以詩美之:這裏指韓愈曾經撰寫《南海神廟碑》讚揚孔戣親自祭祀南海神的事情。
【譯文】
元和十二年,孔公辭掉國子祭酒拜禦史大夫、嶺南節度使等官職。他從民眾處搜刮的錢財很少,但是對官府的花費卻盡量滿足。其管轄境內各州所欠的租稅多達二百萬,全部免除。外國船隻停靠在中國碼頭,要收一定的停泊稅,對於剛到中國的船隻,在驗完貨後還要舉辦招待宴會,在宴會上,犀牛角、珍珠堆積如山,多得數都數不過來,賄賂盛行,竟然連仆役也賄賂,孔公讓人把這些賄賂全都送回去。渡海而來的外國商人有死於嶺南的,公家會沒收他們的貨物和財產,過了三個月仍然沒有妻子和子女來認領的,全部充為公有。孔公說:我們一般用年來計算海上路程的往返,怎麽能用月來限定呢?如果確實有足夠的證據證明是他們的,應該全部歸還給他們,不要計算日期的多少。”孔公又多給碼頭主管官員俸祿,嚴格規整碼頭的管理方法。在嶺南地區,有買賣人口的行為,在那些荒僻阻隔、交通不便的地區,甚至還有父子之間互相捆綁為奴隸的事情發生,孔公對這種現象全部加以禁止。有一個經常跟隨孔公的官吏得到了一個沒有名字的孩子,他沒有稟報給官府就私自收養了;有人向孔公稟報了此事,孔公把這個私自收養孩子的官員招來殺掉了。住在山穀一帶的黃姓家族,世代聚集在那裏,成為了一方豪強,他們根據地方官員對他們的態度來決定自己是背叛還是順從。容管經略使楊旻和桂管觀察使裴行立想從掠奪中得到好處,兩家想合力討伐諸黃,希望取得一定的成功,輕而易舉地得到一些益處。就在這個時候,皇帝用武力平定了準西和河南、河北等地區,容管經略使楊旻和桂管觀察使裴行立把討伐諸黃和朝廷鎮壓藩鎮相類比,一心一意幫助朝廷討伐。孔公曾經多次說:對於偏遠地區的老百姓來說,你逼得他們越急,為了求得生存,他們就越會互相聚集起來為寇,對他們的態度緩和一點,他們就會因為自相怨恨而分散開來,這些人跟禽獸沒有兩樣;對付這種的人,隻可以自己謀劃一下利害得失,不能和他們講道理、討論是非。但是,憲宗皇帝聽信了容管經略使楊旻和桂管觀察使裴行立的話,聚集了江南西道、鄂嶽、湖南、嶺南諸道的兵力,會合容管、桂管的各級官吏,共同起來討伐諸黃,結果在戰爭中受到了霧露中所含的毒氣的傷害,死者的屍體堆在一起,一百個人中沒有一個能活著回來的。安南軍的將領楊世清也趁機殺掉了都護李象古。桂管將領裴行立、容管將領楊曼都沒有立戰功,過了幾個月,他們也相繼死去。自此以後,嶺南一代騷亂不安。祠部每年都要南下到廣州祭祀南海神,南海神的廟宇在海口裏麵,曆任廣州刺史都害怕到海上去祭祀,所以都不親自去祭祀,常常稱病推脫,而是令自己的幕僚替自己前去祭祀,隻有孔公每年都親自前去祭祀,曾經有官吏刻碑作詩來歌頌孔公的勇敢行為。

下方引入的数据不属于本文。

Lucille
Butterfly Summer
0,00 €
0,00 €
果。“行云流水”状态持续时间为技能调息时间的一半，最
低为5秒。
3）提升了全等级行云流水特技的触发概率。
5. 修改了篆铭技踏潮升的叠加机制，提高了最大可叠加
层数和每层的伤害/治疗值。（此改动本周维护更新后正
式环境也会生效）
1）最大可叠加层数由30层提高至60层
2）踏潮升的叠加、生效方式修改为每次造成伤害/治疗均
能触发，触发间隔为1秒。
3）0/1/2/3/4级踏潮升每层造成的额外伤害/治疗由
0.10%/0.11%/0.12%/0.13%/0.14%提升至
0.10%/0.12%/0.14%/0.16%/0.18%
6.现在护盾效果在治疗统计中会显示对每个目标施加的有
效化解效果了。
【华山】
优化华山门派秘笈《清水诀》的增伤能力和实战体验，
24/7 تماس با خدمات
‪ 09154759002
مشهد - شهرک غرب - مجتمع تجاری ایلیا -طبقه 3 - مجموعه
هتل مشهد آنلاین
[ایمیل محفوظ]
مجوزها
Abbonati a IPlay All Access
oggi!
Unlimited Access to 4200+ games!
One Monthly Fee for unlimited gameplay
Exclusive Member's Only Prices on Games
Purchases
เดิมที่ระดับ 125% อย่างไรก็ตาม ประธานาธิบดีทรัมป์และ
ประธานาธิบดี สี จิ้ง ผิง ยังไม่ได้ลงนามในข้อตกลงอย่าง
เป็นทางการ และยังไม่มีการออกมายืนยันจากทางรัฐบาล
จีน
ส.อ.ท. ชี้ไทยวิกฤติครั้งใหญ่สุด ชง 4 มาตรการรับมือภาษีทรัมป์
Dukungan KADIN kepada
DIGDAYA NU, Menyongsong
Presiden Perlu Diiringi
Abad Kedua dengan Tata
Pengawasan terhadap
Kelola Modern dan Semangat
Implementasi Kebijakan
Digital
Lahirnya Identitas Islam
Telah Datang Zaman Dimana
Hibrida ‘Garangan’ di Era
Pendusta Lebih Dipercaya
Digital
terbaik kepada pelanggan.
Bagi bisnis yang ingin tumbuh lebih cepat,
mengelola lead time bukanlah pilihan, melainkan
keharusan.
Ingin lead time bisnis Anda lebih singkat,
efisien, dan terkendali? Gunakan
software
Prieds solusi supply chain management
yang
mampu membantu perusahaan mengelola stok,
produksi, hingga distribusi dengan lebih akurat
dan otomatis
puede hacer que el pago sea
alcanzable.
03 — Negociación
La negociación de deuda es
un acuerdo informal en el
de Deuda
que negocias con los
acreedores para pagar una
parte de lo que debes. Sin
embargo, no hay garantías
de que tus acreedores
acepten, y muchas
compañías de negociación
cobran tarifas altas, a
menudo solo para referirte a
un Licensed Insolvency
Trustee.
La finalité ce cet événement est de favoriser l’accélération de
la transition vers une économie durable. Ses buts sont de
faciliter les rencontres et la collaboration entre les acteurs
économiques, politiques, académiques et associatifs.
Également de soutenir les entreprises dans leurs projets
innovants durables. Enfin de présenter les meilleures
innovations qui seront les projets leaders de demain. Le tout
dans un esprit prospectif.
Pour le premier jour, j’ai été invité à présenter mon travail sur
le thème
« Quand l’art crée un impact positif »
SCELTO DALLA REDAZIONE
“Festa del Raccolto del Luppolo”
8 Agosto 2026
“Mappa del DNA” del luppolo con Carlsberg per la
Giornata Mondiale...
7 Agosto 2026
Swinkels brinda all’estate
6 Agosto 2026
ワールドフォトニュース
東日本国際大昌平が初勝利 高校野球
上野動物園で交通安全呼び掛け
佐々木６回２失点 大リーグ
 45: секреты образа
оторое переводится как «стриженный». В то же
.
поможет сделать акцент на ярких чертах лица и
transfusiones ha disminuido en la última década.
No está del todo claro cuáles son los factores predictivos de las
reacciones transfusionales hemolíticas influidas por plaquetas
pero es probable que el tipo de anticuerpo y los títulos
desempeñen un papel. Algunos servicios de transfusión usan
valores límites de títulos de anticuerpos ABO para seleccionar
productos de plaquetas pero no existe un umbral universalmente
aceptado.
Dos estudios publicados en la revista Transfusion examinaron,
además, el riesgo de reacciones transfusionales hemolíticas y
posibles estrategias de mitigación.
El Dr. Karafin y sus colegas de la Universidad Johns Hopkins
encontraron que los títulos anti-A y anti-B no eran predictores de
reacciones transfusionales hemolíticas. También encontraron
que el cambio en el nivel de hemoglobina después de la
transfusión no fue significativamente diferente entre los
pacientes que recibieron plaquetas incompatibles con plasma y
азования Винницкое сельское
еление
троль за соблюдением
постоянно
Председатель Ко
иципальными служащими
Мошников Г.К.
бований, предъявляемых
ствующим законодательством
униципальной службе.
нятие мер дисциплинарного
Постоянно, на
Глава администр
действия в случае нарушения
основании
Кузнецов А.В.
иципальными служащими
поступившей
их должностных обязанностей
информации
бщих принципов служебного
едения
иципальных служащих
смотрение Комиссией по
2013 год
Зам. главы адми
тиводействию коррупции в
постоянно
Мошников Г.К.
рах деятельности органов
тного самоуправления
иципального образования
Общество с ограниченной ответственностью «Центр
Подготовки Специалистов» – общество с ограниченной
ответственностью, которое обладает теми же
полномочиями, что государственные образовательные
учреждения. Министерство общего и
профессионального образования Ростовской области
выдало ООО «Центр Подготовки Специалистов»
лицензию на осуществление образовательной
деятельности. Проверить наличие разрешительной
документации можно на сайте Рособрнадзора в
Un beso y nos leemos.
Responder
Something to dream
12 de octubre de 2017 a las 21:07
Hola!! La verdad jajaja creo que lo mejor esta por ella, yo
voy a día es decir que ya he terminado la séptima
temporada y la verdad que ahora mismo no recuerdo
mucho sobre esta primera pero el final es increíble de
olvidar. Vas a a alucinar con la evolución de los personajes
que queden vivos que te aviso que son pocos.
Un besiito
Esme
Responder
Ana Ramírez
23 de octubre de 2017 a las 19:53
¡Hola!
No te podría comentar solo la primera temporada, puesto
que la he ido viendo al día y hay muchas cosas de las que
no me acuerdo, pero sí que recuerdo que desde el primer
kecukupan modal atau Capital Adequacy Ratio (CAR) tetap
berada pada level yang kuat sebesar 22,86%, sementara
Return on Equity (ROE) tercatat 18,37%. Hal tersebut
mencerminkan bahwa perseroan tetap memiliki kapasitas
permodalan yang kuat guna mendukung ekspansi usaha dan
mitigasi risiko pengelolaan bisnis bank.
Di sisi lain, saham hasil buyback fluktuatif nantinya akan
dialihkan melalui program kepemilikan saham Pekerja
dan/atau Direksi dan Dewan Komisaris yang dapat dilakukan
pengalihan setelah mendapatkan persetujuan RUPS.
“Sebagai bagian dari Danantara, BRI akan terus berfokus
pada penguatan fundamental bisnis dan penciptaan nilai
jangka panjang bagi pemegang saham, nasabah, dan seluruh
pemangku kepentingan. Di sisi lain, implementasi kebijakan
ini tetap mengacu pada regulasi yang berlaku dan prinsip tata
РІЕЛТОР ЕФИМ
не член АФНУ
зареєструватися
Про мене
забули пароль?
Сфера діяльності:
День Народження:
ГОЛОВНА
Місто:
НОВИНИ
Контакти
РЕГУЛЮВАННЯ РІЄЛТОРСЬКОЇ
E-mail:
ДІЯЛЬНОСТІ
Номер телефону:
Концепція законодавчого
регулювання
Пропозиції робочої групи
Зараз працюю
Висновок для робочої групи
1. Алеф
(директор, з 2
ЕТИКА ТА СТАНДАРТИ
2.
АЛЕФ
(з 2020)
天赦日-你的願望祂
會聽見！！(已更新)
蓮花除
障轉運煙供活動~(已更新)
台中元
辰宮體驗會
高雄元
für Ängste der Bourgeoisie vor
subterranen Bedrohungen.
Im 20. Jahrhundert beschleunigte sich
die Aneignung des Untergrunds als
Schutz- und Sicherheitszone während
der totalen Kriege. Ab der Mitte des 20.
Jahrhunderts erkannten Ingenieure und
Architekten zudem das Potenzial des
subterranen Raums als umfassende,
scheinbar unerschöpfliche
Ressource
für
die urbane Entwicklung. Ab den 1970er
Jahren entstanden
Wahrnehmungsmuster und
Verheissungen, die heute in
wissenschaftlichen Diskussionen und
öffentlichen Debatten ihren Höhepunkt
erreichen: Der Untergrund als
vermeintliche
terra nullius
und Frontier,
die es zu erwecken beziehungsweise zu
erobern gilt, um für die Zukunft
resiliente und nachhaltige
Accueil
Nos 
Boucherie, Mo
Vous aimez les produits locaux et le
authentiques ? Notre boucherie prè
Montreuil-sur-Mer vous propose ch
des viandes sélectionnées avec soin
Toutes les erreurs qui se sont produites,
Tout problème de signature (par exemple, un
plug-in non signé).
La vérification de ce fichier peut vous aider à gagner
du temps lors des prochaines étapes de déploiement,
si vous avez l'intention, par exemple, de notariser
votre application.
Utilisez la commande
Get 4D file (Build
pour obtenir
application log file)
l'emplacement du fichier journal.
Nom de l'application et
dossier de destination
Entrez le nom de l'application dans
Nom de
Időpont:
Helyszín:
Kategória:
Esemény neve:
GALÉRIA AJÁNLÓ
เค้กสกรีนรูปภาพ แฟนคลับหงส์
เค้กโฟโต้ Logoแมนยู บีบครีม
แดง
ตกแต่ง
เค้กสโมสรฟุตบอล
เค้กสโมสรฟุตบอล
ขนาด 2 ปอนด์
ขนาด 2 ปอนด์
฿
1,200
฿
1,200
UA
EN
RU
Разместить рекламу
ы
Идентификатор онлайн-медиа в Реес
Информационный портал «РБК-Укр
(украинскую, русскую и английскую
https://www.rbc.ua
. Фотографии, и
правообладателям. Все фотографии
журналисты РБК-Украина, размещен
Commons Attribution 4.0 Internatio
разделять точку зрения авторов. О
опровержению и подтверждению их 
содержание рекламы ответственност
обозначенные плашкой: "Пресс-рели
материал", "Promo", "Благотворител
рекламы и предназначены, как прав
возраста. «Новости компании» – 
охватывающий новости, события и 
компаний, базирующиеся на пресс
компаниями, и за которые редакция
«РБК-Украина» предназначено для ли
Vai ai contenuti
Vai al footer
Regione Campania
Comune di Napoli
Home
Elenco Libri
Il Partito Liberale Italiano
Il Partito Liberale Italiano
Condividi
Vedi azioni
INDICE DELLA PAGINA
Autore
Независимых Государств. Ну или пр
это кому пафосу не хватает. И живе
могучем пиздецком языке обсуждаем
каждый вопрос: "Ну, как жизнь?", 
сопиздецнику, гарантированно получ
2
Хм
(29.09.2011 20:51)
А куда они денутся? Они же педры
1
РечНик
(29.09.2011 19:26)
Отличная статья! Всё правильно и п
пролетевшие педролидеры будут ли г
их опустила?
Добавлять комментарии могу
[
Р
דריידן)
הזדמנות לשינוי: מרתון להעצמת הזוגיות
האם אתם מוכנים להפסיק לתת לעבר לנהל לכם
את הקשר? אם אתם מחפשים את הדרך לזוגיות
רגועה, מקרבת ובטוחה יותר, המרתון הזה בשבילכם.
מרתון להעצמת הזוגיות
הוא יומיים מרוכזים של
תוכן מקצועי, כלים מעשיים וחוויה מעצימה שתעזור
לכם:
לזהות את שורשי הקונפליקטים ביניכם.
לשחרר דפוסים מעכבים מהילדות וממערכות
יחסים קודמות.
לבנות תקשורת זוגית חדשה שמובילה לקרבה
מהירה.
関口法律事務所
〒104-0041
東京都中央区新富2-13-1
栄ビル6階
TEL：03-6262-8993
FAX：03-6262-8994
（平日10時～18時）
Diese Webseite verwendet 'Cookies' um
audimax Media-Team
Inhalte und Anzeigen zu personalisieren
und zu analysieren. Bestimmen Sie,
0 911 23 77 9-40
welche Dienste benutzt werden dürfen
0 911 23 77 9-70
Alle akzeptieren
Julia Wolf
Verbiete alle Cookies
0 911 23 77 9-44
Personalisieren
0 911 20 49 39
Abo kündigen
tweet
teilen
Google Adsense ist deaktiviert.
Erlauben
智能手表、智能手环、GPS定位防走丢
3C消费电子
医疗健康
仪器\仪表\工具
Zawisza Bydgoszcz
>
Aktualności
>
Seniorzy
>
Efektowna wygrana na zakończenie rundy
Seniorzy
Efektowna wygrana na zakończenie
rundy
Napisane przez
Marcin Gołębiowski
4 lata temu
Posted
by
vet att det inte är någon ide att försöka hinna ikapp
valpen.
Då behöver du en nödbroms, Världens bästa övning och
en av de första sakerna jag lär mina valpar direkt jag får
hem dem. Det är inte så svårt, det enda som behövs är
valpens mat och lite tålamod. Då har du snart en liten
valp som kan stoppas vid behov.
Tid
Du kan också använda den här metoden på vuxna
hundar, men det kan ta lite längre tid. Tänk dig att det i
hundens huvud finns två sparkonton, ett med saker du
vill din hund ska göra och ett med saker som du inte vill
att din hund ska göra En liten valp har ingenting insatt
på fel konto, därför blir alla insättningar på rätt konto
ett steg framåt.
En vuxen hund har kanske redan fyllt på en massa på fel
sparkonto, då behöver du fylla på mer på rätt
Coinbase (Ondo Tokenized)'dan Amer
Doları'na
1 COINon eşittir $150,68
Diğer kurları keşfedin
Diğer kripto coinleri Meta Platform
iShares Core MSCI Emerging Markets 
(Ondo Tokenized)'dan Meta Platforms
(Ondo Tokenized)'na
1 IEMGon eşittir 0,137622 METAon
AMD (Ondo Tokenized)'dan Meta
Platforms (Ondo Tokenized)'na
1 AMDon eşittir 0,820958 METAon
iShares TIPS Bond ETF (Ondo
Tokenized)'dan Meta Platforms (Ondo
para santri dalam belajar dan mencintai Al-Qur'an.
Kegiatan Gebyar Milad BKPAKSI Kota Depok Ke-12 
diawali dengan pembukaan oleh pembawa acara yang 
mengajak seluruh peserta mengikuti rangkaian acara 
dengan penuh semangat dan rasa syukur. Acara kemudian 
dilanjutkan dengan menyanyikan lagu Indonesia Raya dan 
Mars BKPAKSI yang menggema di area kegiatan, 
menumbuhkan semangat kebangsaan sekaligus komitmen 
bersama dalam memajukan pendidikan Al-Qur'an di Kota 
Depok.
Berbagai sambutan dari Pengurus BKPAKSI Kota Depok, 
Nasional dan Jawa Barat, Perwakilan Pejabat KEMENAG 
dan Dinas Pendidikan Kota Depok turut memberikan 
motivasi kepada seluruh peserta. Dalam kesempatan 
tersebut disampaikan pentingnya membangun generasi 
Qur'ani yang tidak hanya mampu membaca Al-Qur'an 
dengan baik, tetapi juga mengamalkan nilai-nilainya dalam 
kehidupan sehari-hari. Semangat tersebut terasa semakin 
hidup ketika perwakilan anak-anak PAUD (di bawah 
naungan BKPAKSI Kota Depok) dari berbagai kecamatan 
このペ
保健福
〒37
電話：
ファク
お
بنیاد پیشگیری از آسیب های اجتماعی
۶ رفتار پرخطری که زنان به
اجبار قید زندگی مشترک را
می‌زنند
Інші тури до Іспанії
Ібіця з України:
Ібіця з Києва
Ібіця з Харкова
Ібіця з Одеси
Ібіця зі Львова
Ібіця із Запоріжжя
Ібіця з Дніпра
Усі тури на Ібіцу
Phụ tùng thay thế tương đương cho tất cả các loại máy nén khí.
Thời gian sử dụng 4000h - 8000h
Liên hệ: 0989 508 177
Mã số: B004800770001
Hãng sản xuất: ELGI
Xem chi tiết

十五年,遷尚書吏部侍郎。公之北歸,不載南物①,奴婢之籍②,不增一人。長慶元年改右散騎常侍,二年而為尚書左丞。曾祖諱務本,滄州東光令。祖諱如礄,海州司戶參軍,贈尚書工部郎中。皇考諱岑父,秘書省著作佐郎,贈尚書左仆射。公夫人京兆韋氏,父種,大理評事。有四子:長曰溫質,四門博士;遵孺,遵憲、溫裕,皆明經。女子長嫁中書舍人平陽路隋③,其季者幼。公之昆弟五人:載、戡、戢、戳。公於次為第二。公之薨,戢自湖南入為少府監。其年八月甲申,戢與公子葬公於河南河陰廣武原先公仆射墓之左④。銘曰:
孔氏卅八⑤,吾見其孫。白而長身,寡笑與言。其尚類也⑥,莫與之倫。德則多有,請考於文。
【注釋】
①不載南物:沒有攜帶南方的特產。
②奴婢之籍:奴婢的戶口,也就是奴婢的人數。籍:戶籍,戶口。
③長:這裏指其長女。
④戢與公子:這裏指孔公的弟弟孔戢及其兒子。左:左側,古代以右為上,左為下。
⑤卅:三十的意思。
⑥尚類:尚且與孔子相類似。
【譯文】
元和十五年,孔公升為尚書吏部侍郎。孔公回到北方的時候,沒有攜帶任何南方特有的產品,家中奴婢的戶口也沒有增加。長慶元年,改任右散騎常侍;長慶二年,升遷為尚書左丞。孔公的曾祖父名務本,官做到滄州東光令。祖父名如礄,官做到海州司戶參軍,去世以後追封尚書工部郎中。其父親名岑父,官做到秘書省著作佐郎,去世以後追封為尚書左仆射。孔公的夫人是京兆府韋氏,她的父親名種,官做到大理評事。孔公有四個兒子,分別是:長子名溫質,任四門博士;其他三個兒子是遵孺、遵憲、溫裕,都是明經及第。長女嫁給了中書舍人平陽人陸隋,小女人年紀尚小。孔公兄弟五人,兄弟分別是:孔載、孔戡、孔戢、孔戳,孔公在兄弟中排行老二,孔公死後,孔戢從湖南調到京城任少府監。長慶四年八月甲申日,孔戢和孔公的兒子把孔公埋葬在河南府河陰縣廣武其父親尚書左仆墳墓的左側。其銘文是這樣寫的:
孔子之後的第三十八世,我見到了他的後裔。他身材高大,麵容白皙,很少言笑。他與其先祖孔子相似,世人沒有趕得上他的。他德行出眾,請詳細考察這篇銘文。